Spreads in M&A situations have blown out to historical wides during the recent volatility. What is the future for M&A and how can merger-arb funds take advantage of the dislocation?
Spreads in merger arbitrage strategies, which seek to exploit the differential between stock prices of acquirer and acquired in M&A situations, have reached historical wides in recent weeks as the coronavirus outbreak caused investors to reconsider the corporate finance landscape. Much of the selling was driven by technical rather than fundamental pressure, though, creating potential investment opportunities.

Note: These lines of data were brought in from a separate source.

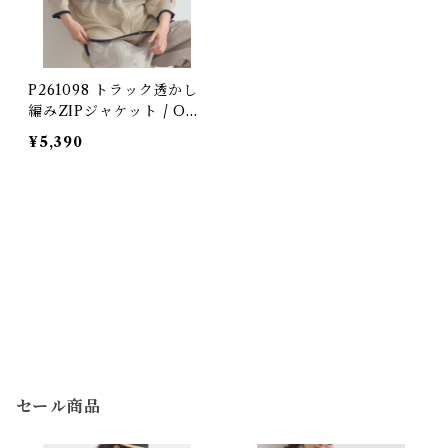
P261098 トラック透かし
編みZIPジャケット / Ope
nwork Knit Track Zip
¥5,390
Cardigan (残りわずか)
セール商品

From Record Tights to Unprecedented Wides
Merger arbitrage strategies seek to exploit the uncertainty surrounding M&A transactions. In an acquisition scenario, portfolio managers will express views on the likelihood of the deal successfully closing. In simple terms, this is expressed by either shorting the stock of the acquiring company and going long the stock of the target (in the event that the manager believes the deal will close), or the reverse positioning if one is sceptical about the chances of the deal closing. The objective of the strategy is to capture the arbitrage spread – the difference between the acquisition price and the price at which the target’s stock trades before the consummation of the merger. To have an edge, event-driven portfolio managers need to have excellent relationships with management teams as well as a deep knowledge of the competitive and regulatory landscape. Managers often apply leverage to their portfolios to increase their returns; this has particularly been the case in recent years when crowding in the space and a benign market backdrop drove spreads to record tights.

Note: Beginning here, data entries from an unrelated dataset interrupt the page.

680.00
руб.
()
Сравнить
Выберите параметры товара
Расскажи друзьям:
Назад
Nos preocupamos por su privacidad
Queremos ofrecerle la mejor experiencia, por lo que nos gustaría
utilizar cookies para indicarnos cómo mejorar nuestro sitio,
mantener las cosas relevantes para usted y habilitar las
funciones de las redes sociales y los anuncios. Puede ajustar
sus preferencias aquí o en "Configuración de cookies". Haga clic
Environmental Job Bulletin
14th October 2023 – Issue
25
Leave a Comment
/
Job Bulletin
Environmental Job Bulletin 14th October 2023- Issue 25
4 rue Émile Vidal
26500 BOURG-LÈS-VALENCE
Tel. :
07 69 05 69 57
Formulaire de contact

Those tight spreads persisted right up until late-February of this year, when the average annualised return on US and European deals was under 3%.1 With the coronavirus panic and the radical re-shaping of the M&A environment, this return gapped out to more than 20% by mid-March2, with seemingly little differentiation between deals that are due to close in the near term and where the rationale behind the purchase remains coherent, and those deals that correctly appear more difficult to complete in the light of the altered economic backdrop.

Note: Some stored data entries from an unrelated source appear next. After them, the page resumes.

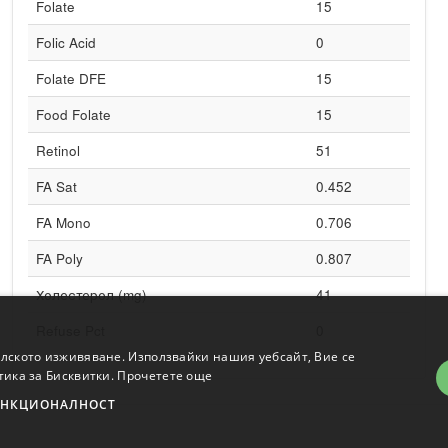
Folate
15
Folic Acid
0
Folate DFE
15
Food Folate
15
Retinol
51
FA Sat
0.452
FA Mono
0.706
FA Poly
0.807
Холестерол (mg)
41
Refuse Pct
0
елското изживяване. Използвайки нашия уебсайт, Вие се
тика за Бисквитки.
Прочетете още
НКЦИОНАЛНОСТ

To illustrate the scale of the technical pressure in the space, it’s worth looking back at an article we wrote last year – in what seems like an entirely different era – when we spoke about those things that one should look for in deals they invest in: a solid and defensible transaction rationale that is not dependent on short-term factors; a strong balance sheet at the acquiring company with a good cash position and a range of funding options; and impressive management teams with clear plans for integration of the two firms.
When we analyse recent price performance in the merger arbitrage space, it is immediately apparent that companies that fit many, if not all, of these characteristics have suffered every bit as badly as those less viable tie-ups. What’s more, even deals that are due to close in the coming weeks, which had been trading with a spread measured in basis points, have gapped out substantially, an illustration of the forced nature of recent selling. Figure 1 shows spreads for a variety of large US deals as of the middle of March.
Understanding the Shape of the New Landscape
It’s important to stress that much of the current potential opportunity is likely to be short-lived. Like all strategies, merger arbitrage funds experienced significant outflows in the wake of the coronavirus-related panic, as investors sought to de-risk their portfolios and fled to the safety of cash. This selling pressure was exacerbated by the fact that many of the best-known players in the space apply significant leverage to their strategies in order to amplify returns. As such, each dollar of investor money that was withdrawn from these strategies precipitated a much larger unwinding of positions in the underlying stocks.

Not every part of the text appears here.